Posted
February 10, 2007

Space Waste: As Below, So Above

Outer space has become a junkyard of orbiting waste.

We humans tend to think that things would be better if only we could be some place else. The alcoholic would stop drinking if only he could move to California, the laggard would be more productive if only he could be in another job. Perhaps the ultimate projection screen for this particular tendency is what is called “outer space.” If only we could be out there, things would be different – ethereal, romantic. Even war would be dramatic and archetypal, not the hell that it is down here.

But usually we find that we take ourselves with us, wherever we go. The desk in the new office becomes as messy as the desk in the old one. Some of the same issues arise in the second marriage as in the first (though perhaps we deal with them a little better.) Once up there, we find to our surprise that we are the same people we were down here. Thus the headline in our local paper this week, “Space Junk May Spell Doom For Pricey Satellites.” We are turning the heavens into a dump just as we did the earth. Who would have thought?

And who would have thought that the stuff we shoot up there would linger around like the garbage down here, instead of just disappearing? Almost three decades ago there were warnings of potential crashes; and worse, chain-reaction crashes, in which one object hits another which breaks into many pieces which in turn fly off and crash into others. Now the potentiality has become a likelihood.

According to the New York Times story which was reprinted in our local paper, the federal government’s list of “detectable objects” (four inches wide or more) has reached 10,000. That’s “critical spatial density,” or in more common parlance, critical mass. The orbiting debris includes “dead satellites, spent rocket stages, a hand tool and junkyards of whirling debris left over from chance explosions and destructive tests.” On earth we can recycle this stuff, some of it at least. Up there it just keeps orbiting, until something else gets in its path.

That something could be a spacecraft or satellite, such as the one that carried your phone calls today. Whether new or discarded, it could set off a chain reaction that could “expand for centuries, spreading chaos through the heavens,” the Times reports. Making matters worse, China recently tested an anti-satellite rocket that shattered an old satellite into hundreds of pieces. Now those are whipping around and making a collision that much more likely – another version of rush hour on Route 101.
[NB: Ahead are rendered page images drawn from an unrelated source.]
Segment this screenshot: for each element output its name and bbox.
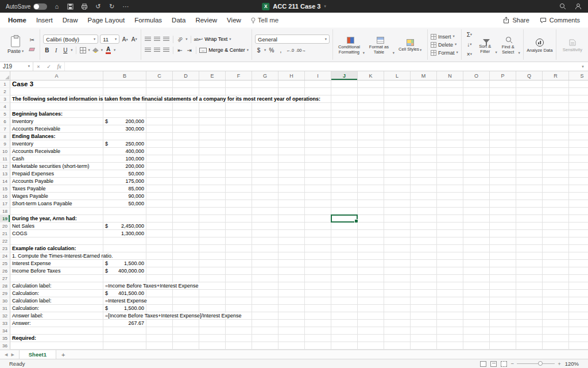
cell-K31[interactable] — [358, 305, 384, 312]
cell-D27[interactable] — [173, 275, 199, 282]
cell-P28[interactable] — [490, 282, 516, 290]
format-as-table-button[interactable]: Format as Table▾ — [366, 34, 394, 55]
cell-B27[interactable] — [103, 275, 146, 282]
row-header-22[interactable]: 22 — [0, 237, 10, 245]
cell-L10[interactable] — [384, 148, 411, 155]
cell-L7[interactable] — [384, 125, 411, 133]
cell-B25[interactable]: $1,500.00 — [103, 260, 146, 267]
underline-button[interactable]: U — [61, 46, 69, 55]
column-header-Q[interactable]: Q — [516, 71, 543, 80]
cell-H33[interactable] — [278, 320, 305, 327]
cell-A3[interactable]: The following selected information is ta… — [10, 95, 103, 103]
cell-N33[interactable] — [437, 320, 463, 327]
cell-Q5[interactable] — [516, 110, 543, 118]
font-color-button[interactable]: A — [105, 46, 112, 55]
cell-O29[interactable] — [463, 290, 490, 297]
cell-N15[interactable] — [437, 185, 463, 193]
row-header-10[interactable]: 10 — [0, 148, 10, 155]
cell-R6[interactable] — [543, 118, 569, 125]
cell-G17[interactable] — [252, 200, 278, 208]
cell-G32[interactable] — [252, 312, 278, 320]
cell-O2[interactable] — [463, 88, 490, 95]
cell-J19[interactable] — [331, 215, 358, 223]
cell-D9[interactable] — [173, 140, 199, 148]
align-bottom-button[interactable] — [163, 35, 170, 44]
cell-C12[interactable] — [146, 163, 173, 170]
cell-I1[interactable] — [305, 80, 331, 88]
cell-Q6[interactable] — [516, 118, 543, 125]
cell-D5[interactable] — [173, 110, 199, 118]
cell-N36[interactable] — [437, 342, 463, 350]
cell-B10[interactable]: 400,000 — [103, 148, 146, 155]
cell-B29[interactable]: $401,500.00 — [103, 290, 146, 297]
cell-O4[interactable] — [463, 103, 490, 110]
cell-O17[interactable] — [463, 200, 490, 208]
cell-C24[interactable] — [146, 252, 173, 260]
cell-S3[interactable] — [569, 95, 588, 103]
cell-O19[interactable] — [463, 215, 490, 223]
cell-S2[interactable] — [569, 88, 588, 95]
cell-B5[interactable] — [103, 110, 146, 118]
column-header-O[interactable]: O — [463, 71, 490, 80]
column-header-F[interactable]: F — [226, 71, 252, 80]
cell-K13[interactable] — [358, 170, 384, 178]
cell-D33[interactable] — [173, 320, 199, 327]
cell-Q23[interactable] — [516, 245, 543, 252]
row-header-33[interactable]: 33 — [0, 320, 10, 327]
cell-I34[interactable] — [305, 327, 331, 335]
chevron-down-icon[interactable]: ▾ — [229, 37, 231, 41]
cell-P32[interactable] — [490, 312, 516, 320]
cell-B14[interactable]: 175,000 — [103, 178, 146, 185]
cell-L9[interactable] — [384, 140, 411, 148]
cell-E30[interactable] — [199, 297, 226, 305]
cell-J3[interactable] — [331, 95, 358, 103]
zoom-in-icon[interactable]: + — [558, 361, 561, 367]
row-header-30[interactable]: 30 — [0, 297, 10, 305]
cell-O20[interactable] — [463, 223, 490, 230]
decrease-indent-button[interactable]: ⇤ — [176, 46, 184, 55]
cell-O22[interactable] — [463, 237, 490, 245]
cell-D20[interactable] — [173, 223, 199, 230]
cell-H13[interactable] — [278, 170, 305, 178]
cell-F7[interactable] — [226, 125, 252, 133]
cell-B8[interactable] — [103, 133, 146, 140]
cell-M11[interactable] — [411, 155, 437, 163]
cell-S11[interactable] — [569, 155, 588, 163]
cell-F35[interactable] — [226, 335, 252, 342]
cell-L12[interactable] — [384, 163, 411, 170]
cell-K21[interactable] — [358, 230, 384, 237]
cell-D15[interactable] — [173, 185, 199, 193]
cell-L29[interactable] — [384, 290, 411, 297]
cell-Q35[interactable] — [516, 335, 543, 342]
cell-B28[interactable]: =Income Before Taxes+Interest Expense — [103, 282, 146, 290]
cell-R29[interactable] — [543, 290, 569, 297]
increase-indent-button[interactable]: ⇥ — [185, 46, 193, 55]
cell-N30[interactable] — [437, 297, 463, 305]
cell-M8[interactable] — [411, 133, 437, 140]
cell-J18[interactable] — [331, 208, 358, 215]
cell-F24[interactable] — [226, 252, 252, 260]
cell-M25[interactable] — [411, 260, 437, 267]
cell-I7[interactable] — [305, 125, 331, 133]
cell-R35[interactable] — [543, 335, 569, 342]
cell-F23[interactable] — [226, 245, 252, 252]
cell-O11[interactable] — [463, 155, 490, 163]
cell-G10[interactable] — [252, 148, 278, 155]
cell-N18[interactable] — [437, 208, 463, 215]
cell-B26[interactable]: $400,000.00 — [103, 267, 146, 275]
cell-E34[interactable] — [199, 327, 226, 335]
row-header-14[interactable]: 14 — [0, 178, 10, 185]
tab-data[interactable]: Data — [172, 17, 185, 24]
align-center-button[interactable] — [153, 46, 161, 55]
cell-O15[interactable] — [463, 185, 490, 193]
cell-R21[interactable] — [543, 230, 569, 237]
cell-E13[interactable] — [199, 170, 226, 178]
cell-S17[interactable] — [569, 200, 588, 208]
cell-S1[interactable] — [569, 80, 588, 88]
row-header-11[interactable]: 11 — [0, 155, 10, 163]
row-header-20[interactable]: 20 — [0, 223, 10, 230]
cell-C6[interactable] — [146, 118, 173, 125]
cell-M29[interactable] — [411, 290, 437, 297]
row-header-13[interactable]: 13 — [0, 170, 10, 178]
cell-F36[interactable] — [226, 342, 252, 350]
When are we going to learn? Each time we make a mess we just skip along to the next thing with assurances it will be different. Automobiles, televisions, cell phones, the rest – all came with great promises of human betterment; and all have ended up dumping their respective muck into the air. Now we’ve pushed the muck up to the next level, and it is overheating, though in a different way than the last one did.

Some call this a “tragedy of the commons.” Does anyone really think the result would be any better if corporations owned the sky? What would stop them from creating celestial equivalents of the brown fields they created down here? Are they going to charge a toll for all the sunlight and warmth that passes through their space on its way to ours? The tragedy is not of the commons but of the human. The answer is a little wisdom and foresight – or was at least. Now, with this dimension of space, it might be too late.

That might not be the worst thing. If we run out of places to skip along to with a new mess, then we’ll have to face the need to clean up our act right where we are. What we are down here we will be out there. “Outer space?” Where do we think we’ve been all this time anyway?